Founder and Chairman of Fisher Investments, Ken Fisher explained this probably because markets tend to think Republicans are pro-market and pro-growth when they are just politicians.
“But when a Democrat is elected, the market is scared, and then find out that market isn’t so bad because presidents don’t really have as much power as people think they do. However, we have a strong long-term conviction on where the best opportunities are in Asia.”
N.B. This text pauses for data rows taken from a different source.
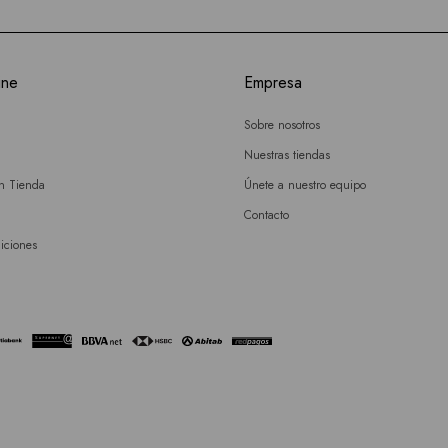
ine
Empresa
Sobre nosotros
Nuestras tiendas
en Tienda
Únete a nuestro equipo
Contacto
iciones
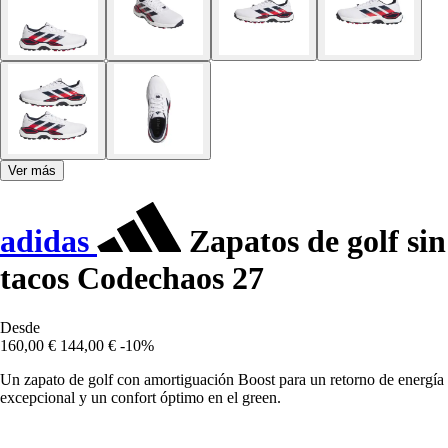
Ver más
adidas
Zapatos de golf sin
tacos Codechaos 27
Desde
160,00 €
144,00 €
-10%
Un zapato de golf con amortiguación Boost para un retorno de energía
excepcional y un confort óptimo en el green.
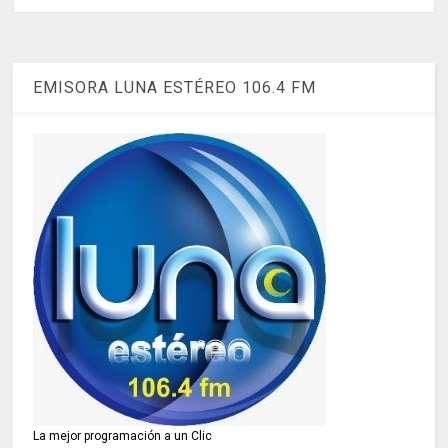
EMISORA LUNA ESTÉREO 106.4 FM
La mejor programación a un Clic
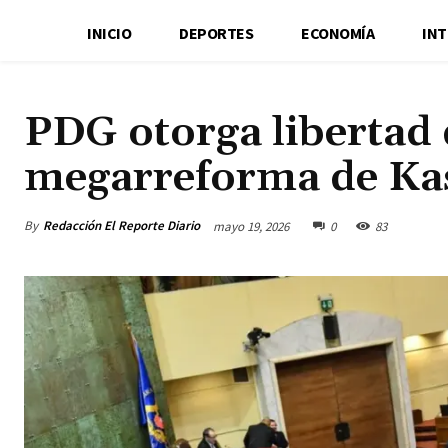
INICIO
DEPORTES
ECONOMÍA
IN
PDG otorga libertad 
megarreforma de Ka
By
Redacción El Reporte Diario
mayo 19, 2026
0
83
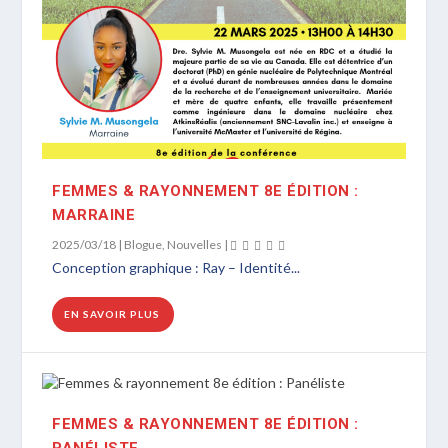
FEMMES & RAYONNEMENT 8E ÉDITION :
MARRAINE
2025/03/18
|
Blogue
,
Nouvelles
|
Conception graphique : Ray – Identité...
EN SAVOIR PLUS
FEMMES & RAYONNEMENT 8E ÉDITION :
PANÉLISTE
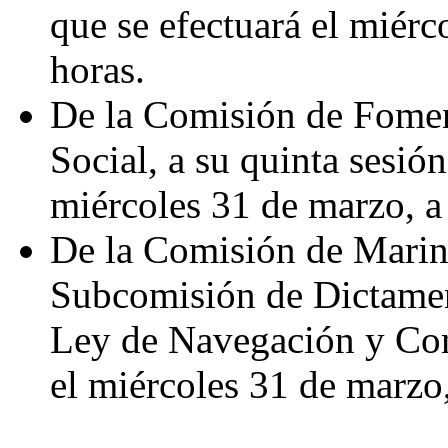
que se efectuará el miérc
horas.
De la Comisión de Fome
Social, a su quinta sesión
miércoles 31 de marzo, a 
De la Comisión de Marina,
Subcomisión de Dictamen 
Ley de Navegación y Com
el miércoles 31 de marzo,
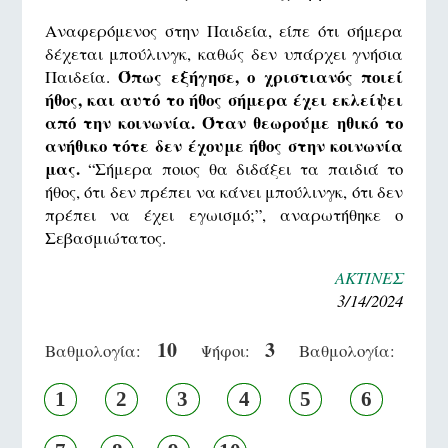
Αναφερόμενος στην Παιδεία, είπε ότι σήμερα
δέχεται μπούλινγκ, καθώς δεν υπάρχει γνήσια
Όπως εξήγησε, ο χριστιανός ποιεί
Παιδεία.
ήθος, και αυτό το ήθος σήμερα έχει εκλείψει
από την κοινωνία. Όταν θεωρούμε ηθικό το
ανήθικο τότε δεν έχουμε ήθος στην κοινωνία
μας.
“Σήμερα ποιος θα διδάξει τα παιδιά το
ήθος, ότι δεν πρέπει να κάνει μπούλινγκ, ότι δεν
πρέπει να έχει εγωισμό;”, αναρωτήθηκε ο
Σεβασμιώτατος.
ΑΚΤΙΝΕΣ
3/14/2024
10
3
Βαθμολογία:
Ψήφοι:
Βαθμολογία:
1
2
3
4
5
6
For him, these include stocks in sectors such as Chinese consumption, insurance, technology, real estate in Singapore and Indian private sector banks.
What Can Investors Do?
Keep calm and follow your plan.
In the short term, there’s often a knee jerk reaction in investors and markets reacting to news. It matters significantly if you’re investing short term but less so if you’re investing long term where corrections will in the larger context of things appear as a mere blip.
Investors should have and follow your own personal investment plan which should clearly spell out when to exit. In fact, your personal investment plan may be telling you that it’s a possibly time for entry with a buying opportunity as the company’s fundamentals have not changed while valuations are cheap.
For long term investing, one can opt to continue to hold, dollar cost average in, and pickup defensive/undervalued investments. For some investors fearful of a drop, they may opt to sell off hoping to reenter again but this hinges on one believing that one can time the market. Or another option would be to hedge some of your current positions.